Article du 31/12/19, avec l'aimable autorisation d'Alternatives Economiques© 

Péché n° 6 : Avec les « slasheurs », ces travailleurs payés à la tâche qui jonglent avec les boulots et les statuts, le capitalisme renoue avec l’un de ses péchés originels.

Enchaîner les missions et les employeurs, jongler avec les factures de sa microentreprise et ses feuilles de paie de salarié… Il existe un mot tout neuf pour désigner ces travailleuses et travailleurs qui cumulent petits boulots et différents statuts : slasheur. Le capitalisme renoue ici avec l’un de ses péchés originels : ne rémunérer que l’activité purement productive. Et revenir aux XVIIIe et XIXe siècles, à l’époque de la proto-­industrie et des ouvriers payés à la pièce, travaillant depuis chez eux. Les employeurs avaient ensuite eux-mêmes refermé cette parenthèse en décidant de regrouper dans un même lieu de production ces manutentionnaires. La volonté de mieux contrôler leurs horaires et d’accroître les gains de productivité avait alors fait naître une nouvelle forme de subordination, mais aussi, avec elle, un syndicalisme et des luttes sociales à l’origine d’un droit du travail et de protections solides.

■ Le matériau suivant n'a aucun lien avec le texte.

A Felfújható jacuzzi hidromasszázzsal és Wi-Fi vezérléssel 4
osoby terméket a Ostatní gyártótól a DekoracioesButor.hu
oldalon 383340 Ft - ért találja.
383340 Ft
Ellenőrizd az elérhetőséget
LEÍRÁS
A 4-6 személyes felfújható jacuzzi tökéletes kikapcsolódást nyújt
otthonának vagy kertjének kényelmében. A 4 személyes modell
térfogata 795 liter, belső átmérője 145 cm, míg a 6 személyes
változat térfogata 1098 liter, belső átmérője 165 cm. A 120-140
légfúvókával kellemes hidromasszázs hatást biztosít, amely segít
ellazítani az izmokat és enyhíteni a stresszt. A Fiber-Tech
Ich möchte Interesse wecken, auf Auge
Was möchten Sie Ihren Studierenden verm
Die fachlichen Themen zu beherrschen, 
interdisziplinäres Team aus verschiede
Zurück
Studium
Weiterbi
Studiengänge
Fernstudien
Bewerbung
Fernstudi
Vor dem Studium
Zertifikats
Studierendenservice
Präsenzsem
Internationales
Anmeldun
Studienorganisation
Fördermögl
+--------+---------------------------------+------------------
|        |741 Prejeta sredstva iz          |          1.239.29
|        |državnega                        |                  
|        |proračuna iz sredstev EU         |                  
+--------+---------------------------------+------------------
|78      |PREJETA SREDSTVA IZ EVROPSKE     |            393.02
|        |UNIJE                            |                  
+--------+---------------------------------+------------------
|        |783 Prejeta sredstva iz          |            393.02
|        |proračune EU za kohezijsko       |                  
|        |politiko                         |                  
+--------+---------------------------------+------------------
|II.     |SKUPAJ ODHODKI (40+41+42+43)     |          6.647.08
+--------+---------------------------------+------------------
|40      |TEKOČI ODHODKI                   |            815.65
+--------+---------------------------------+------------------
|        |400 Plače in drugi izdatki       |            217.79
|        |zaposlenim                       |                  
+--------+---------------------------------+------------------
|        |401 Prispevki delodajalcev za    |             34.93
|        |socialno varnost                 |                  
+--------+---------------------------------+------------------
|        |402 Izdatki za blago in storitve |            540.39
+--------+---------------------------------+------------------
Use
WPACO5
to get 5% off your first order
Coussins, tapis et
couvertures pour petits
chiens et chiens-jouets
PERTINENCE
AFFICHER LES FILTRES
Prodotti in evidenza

Marché du travail assoupli. C’est cette « rigidité du marché du travail » qui, depuis des décennies, est pilonnée par les promoteurs de la baisse du coût du travail. Pour ne pas avoir à s’acquitter des droits attachés à l’ancienneté (congés, formation…) ou pour répondre à des surcroîts d’activité, les employeurs ont pu compter en France sur un législateur obligeant. Intérim, CDD… Sur 45 millions de contrats de travail créés en France chaque année, 40 millions sont courts (83 % d’entre eux durent moins d’un mois). Et ce sont essentiellement des chômeurs qui les occupent : sur les 6,3 millions d’inscrits à Pôle emploi, près de 2 millions d’allocataires travaillent.

En marge de ces abonnés aux contrats précaires, gravitent d’autres tâcherons, les microentrepreneurs qui, eux, ne relèvent pas du salariat. A la faveur de la révolution numérique et d’une législation, là encore, favorable, on compte dans l’Hexagone 838 000 microentrepreneurs économiquement actifs (parmi une population de 3,2 millions d’indépendants), dont les revenus s’élevaient en moyenne à 460 euros par mois en 2016, selon l’Insee. Et c’est sans compter les nouveaux bataillons de travailleurs du clic sans statut légal. Selon une étude de Télécom ParisTech et du CNRS emmenée par le sociologue Antonio Casilli, ces microtravailleurs seraient plus de 260 000 rien qu’en France. Sans aucun statut ni aucune protection sociale, ils – ou plutôt elles, car ce sont pour beaucoup des femmes au foyer – effectuent pour le compte de plates-formes comme Foule Factory des microtâches sans valeur ajoutée (reconnaître un feu rouge sur des images, détourer un objet…), rémunérées quelques centimes d’euros versés sur un compte PayPal.